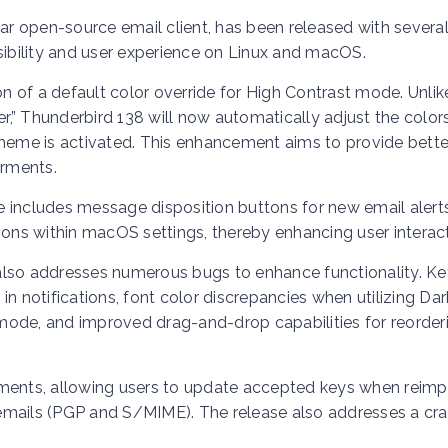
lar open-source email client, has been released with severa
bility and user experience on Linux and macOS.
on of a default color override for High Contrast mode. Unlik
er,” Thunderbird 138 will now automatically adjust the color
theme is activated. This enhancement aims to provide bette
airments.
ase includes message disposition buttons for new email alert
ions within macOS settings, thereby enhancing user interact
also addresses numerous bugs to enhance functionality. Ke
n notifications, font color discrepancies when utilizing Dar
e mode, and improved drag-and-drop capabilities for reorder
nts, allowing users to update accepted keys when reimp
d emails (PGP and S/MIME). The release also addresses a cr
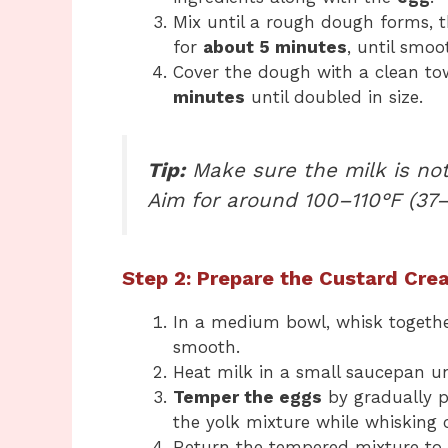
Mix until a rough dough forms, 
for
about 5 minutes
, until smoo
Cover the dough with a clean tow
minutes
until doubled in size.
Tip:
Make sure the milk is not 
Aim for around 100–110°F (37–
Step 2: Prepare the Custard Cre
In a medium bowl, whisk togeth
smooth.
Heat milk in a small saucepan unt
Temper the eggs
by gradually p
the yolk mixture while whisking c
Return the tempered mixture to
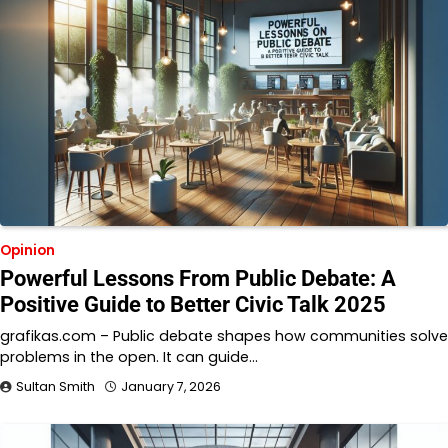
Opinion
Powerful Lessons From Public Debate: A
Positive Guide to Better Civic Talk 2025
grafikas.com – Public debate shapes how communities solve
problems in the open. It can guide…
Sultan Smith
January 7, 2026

■ **Description of the task**
Copy all of the data word for word, and keep the pictures out of it.

■ **Your solution**
lar open-source email client, has been released with severa
bility and user experience on Linux and macOS.
on of a default color override for High Contrast mode. Unlik
er,” Thunderbird 138 will now automatically adjust the color
theme is activated. This enhancement aims to provide bette
airments.
ase includes message disposition buttons for new email alert
ions within macOS settings, thereby enhancing user interact
also addresses numerous bugs to enhance functionality. Ke
n notifications, font color discrepancies when utilizing Dar
e mode, and improved drag-and-drop capabilities for reorder
nts, allowing users to update accepted keys when reimp
d emails (PGP and S/MIME). The release also addresses a cr
Mix until a rough dough forms, 
for
about 5 minutes
, until smoo
Cover the dough with a clean tow
minutes
until doubled in size.
Tip:
Make sure the milk is not 
Aim for around 100–110°F (37–
Step 2: Prepare the Custard Cre
In a medium bowl, whisk togeth
smooth.
Heat milk in a small saucepan unt
Temper the eggs
by gradually p
the yolk mixture while whisking c
Return the tempered mixture to
Opinion
Powerful Lessons From Public Debate: A
Positive Guide to Better Civic Talk 2025
grafikas.com – Public debate shapes how communities solve
problems in the open. It can guide…
Sultan Smith
January 7, 2026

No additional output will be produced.